Topology Aware Task Mapping Techniques: An API and Case Study
Authors:
Abhinav Bhatele, Eric Bohm and Laxmikant V. Kale
Parallel Programming Laboratory, Department of Computer Science, University
of Illinois at Urbana-Champaign
PPL Technical Report, August 2008
Optimal network performance is critical to efficient parallel scaling for communication-bound applications on large machines. With wormhole routing, no-load latencies do not increase significantly with number of hops. Yet, we, and others have recently shown that task mapping strategies on large machines should take the topology of the machine into account. This would reduce communication contention and reduce message latencies in such cases. In this paper, we present a uniform API which obtains topology information on 3D torus machines like Blue Gene and XT. We present techniques to use this API to improve performance.

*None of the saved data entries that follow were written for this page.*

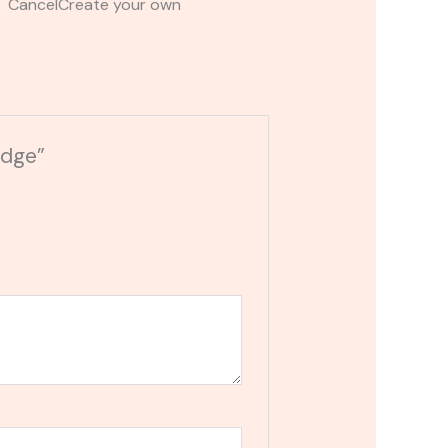
t CancelCreate your own
idge”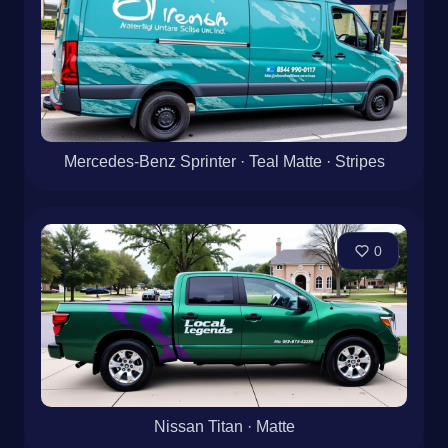
Mercedes-Benz Sprinter · Teal Matte · Stripes
0
Nissan Titan · Matte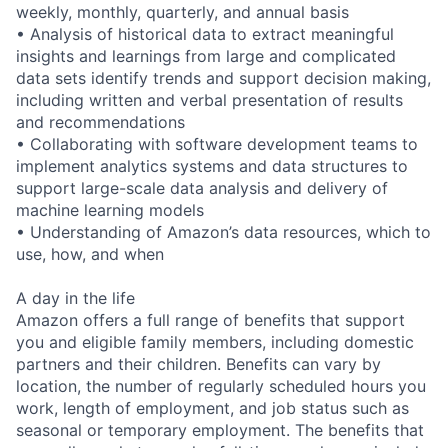
weekly, monthly, quarterly, and annual basis
• Analysis of historical data to extract meaningful
insights and learnings from large and complicated
data sets identify trends and support decision making,
including written and verbal presentation of results
and recommendations
• Collaborating with software development teams to
implement analytics systems and data structures to
support large-scale data analysis and delivery of
machine learning models
• Understanding of Amazon’s data resources, which to
use, how, and when
A day in the life
Amazon offers a full range of benefits that support
you and eligible family members, including domestic
partners and their children. Benefits can vary by
location, the number of regularly scheduled hours you
work, length of employment, and job status such as
seasonal or temporary employment. The benefits that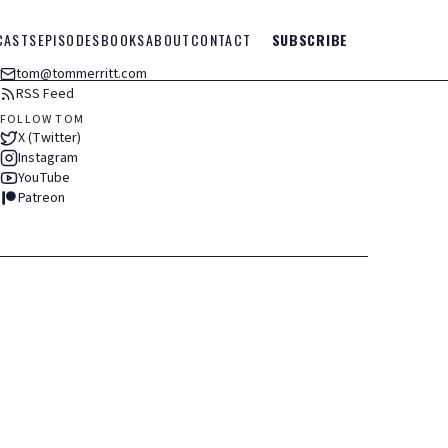
CASTS
EPISODES
BOOKS
ABOUT
CONTACT
SUBSCRIBE
tom@tommerritt.com
RSS Feed
FOLLOW TOM
X (Twitter)
Instagram
YouTube
Patreon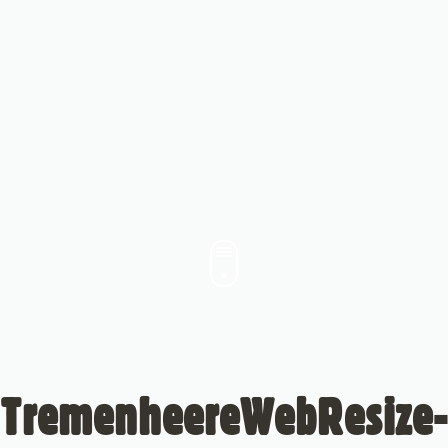
TremenheereWebResize-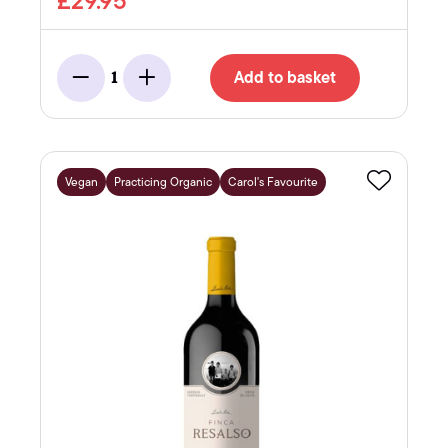
£29.95
Add to basket
1
Minus
Add
Vegan
Practicing Organic
Carol's Favourite
Favourite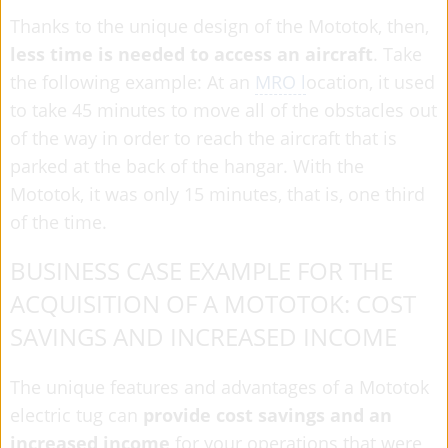
Thanks to the unique design of the Mototok, then,
less time is needed to access an aircraft
. Take
the following example: At an
MRO l
ocation, it used
to take 45 minutes to move all of the obstacles out
of the way in order to reach the aircraft that is
parked at the back of the hangar. With the
Mototok, it was only 15 minutes, that is, one third
of the time.
BUSINESS CASE EXAMPLE FOR THE
ACQUISITION OF A MOTOTOK: COST
SAVINGS AND INCREASED INCOME
The unique features and advantages of a Mototok
electric tug can
provide cost savings and an
increased income
for your operations that were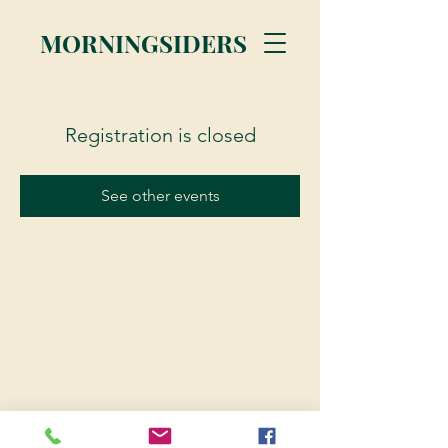
MORNINGSIDERS
Registration is closed
See other events
© 2023 Morningsiders.ca | All rights reserved.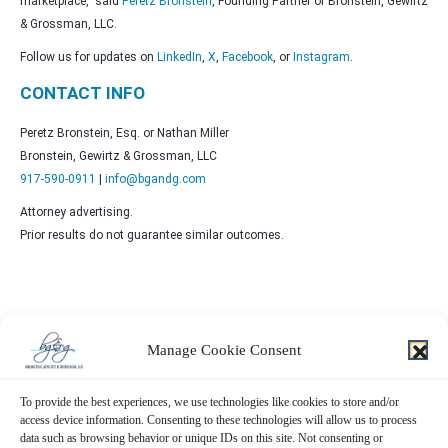
marketplace,” said
Peretz Bronstein
, Founding Partner of Bronstein, Gewirtz
& Grossman, LLC.
Follow us for updates on
LinkedIn
,
X
,
Facebook
, or
Instagram
.
CONTACT INFO
Peretz Bronstein, Esq. or Nathan Miller
Bronstein, Gewirtz & Grossman, LLC
917-590-0911
|
info@bgandg.com
Attorney advertising.
Prior results do not guarantee similar outcomes.
Manage Cookie Consent
Contact Us Now!
To provide the best experiences, we use technologies like cookies to store and/or
SUBMIT THE FORM BELOW
access device information. Consenting to these technologies will allow us to process
data such as browsing behavior or unique IDs on this site. Not consenting or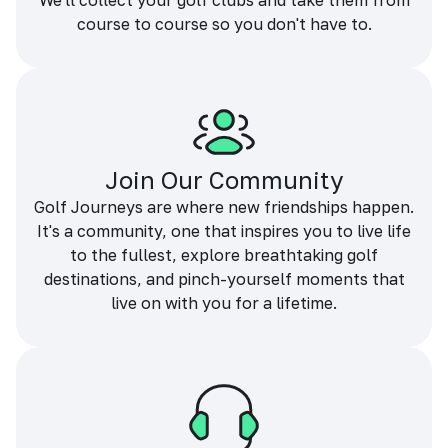
We'll collect your golf clubs and take them from
course to course so you don't have to.
Join Our Community
Golf Journeys are where new friendships happen.
It's a community, one that inspires you to live life
to the fullest, explore breathtaking golf
destinations, and pinch-yourself moments that
live on with you for a lifetime.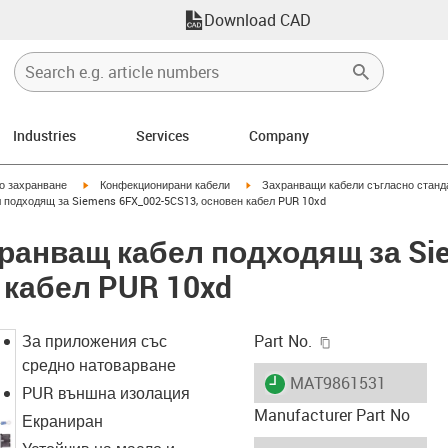
Download CAD
Industries
Services
Company
igus-icon-arrow-right
igus-icon-arrow-right
но захранване
Конфекционирани кабели
Захранващи кабели съгласно станд
 подходящ за Siemens 6FX_002-5CS13, основен кабел PUR 10xd
хранващ кабел подходящ за Si
 кабел PUR 10xd
igus-icon-copy-c
За приложения със
Part No.
средно натоварване
igus-icon-lieferzeit
MAT9861531
PUR външна изолация
Manufacturer Part No
Екраниран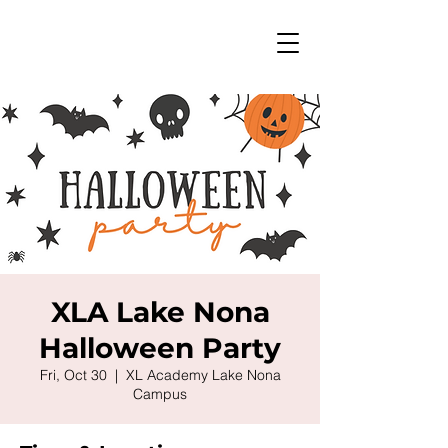
XLA Lake Nona
Halloween Party
Fri, Oct 30
  |  
XL Academy Lake Nona
Campus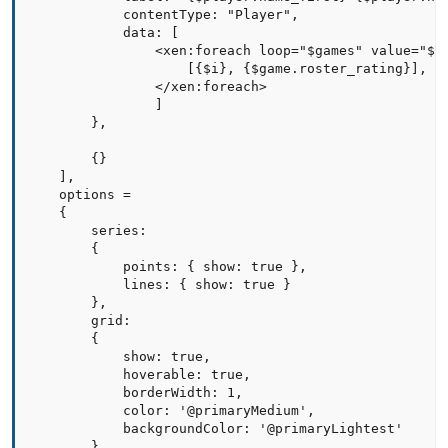
            contentType: "Player",

            data: [

                <xen:foreach loop="$games" value="$ga
                    [{$i}, {$game.roster_rating}],

                </xen:foreach>

                ]

        },

        {}

    ],   

    options =

    {

        series:

        {

            points: { show: true },

            lines: { show: true }

        },

        grid:

        {

            show: true,

            hoverable: true,

            borderWidth: 1,

            color: '@primaryMedium',

            backgroundColor: '@primaryLightest'

        },
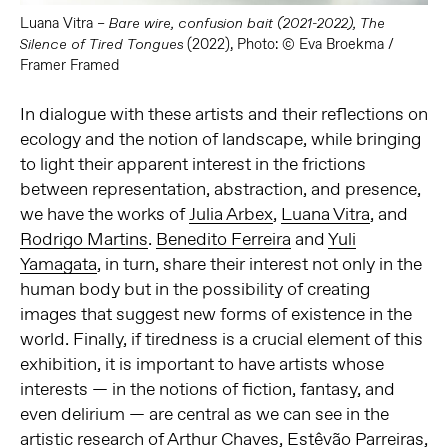
Luana Vitra –
Bare wire, confusion bait
(2021-2022),
The
(2022), Photo: © Eva Broekma /
Silence of Tired Tongues
Framer Framed
In dialogue with these artists and their reflections on
ecology and the notion of landscape, while bringing
to light their apparent interest in the frictions
between representation, abstraction, and presence,
we have the works of
Julia Arbex
,
Luana Vitra
, and
Rodrigo Martins
.
Benedito Ferreira
and
Yuli
Yamagata
, in turn, share their interest not only in the
human body but in the possibility of creating
images that suggest new forms of existence in the
world. Finally, if tiredness is a crucial element of this
exhibition, it is important to have artists whose
interests — in the notions of fiction, fantasy, and
even delirium — are central as we can see in the
artistic research of
Arthur Chaves
,
Estêvão Parreiras
,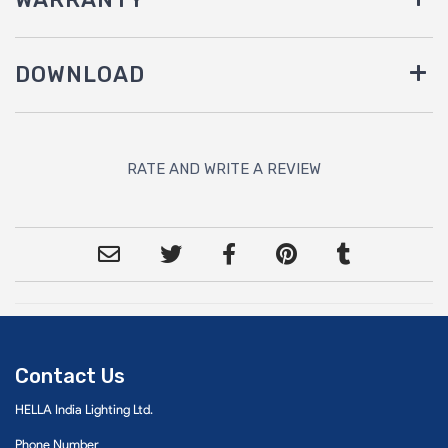
DOWNLOAD
RATE AND WRITE A REVIEW
Contact Us
HELLA India Lighting Ltd.
Phone Number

The API can be used by user-level codes to obtain information about allocated partitions at runtime which is essential for mapping. We motivate why is it important to consider network topology using a simple 3D Stencil kernel. We then present mapping strategies for a production code, OpenAtom running on three-dimensional torus and mesh topologies. OpenAtom presents complex communication scenarios of interaction between multiple groups of objects. Results are presented in the context of 3D Stencil and OpenAtom on up to 16,384 processors of Blue Gene/L, 2,048 processors of Cray XT3 and 8,192 processors of Blue Gene/P.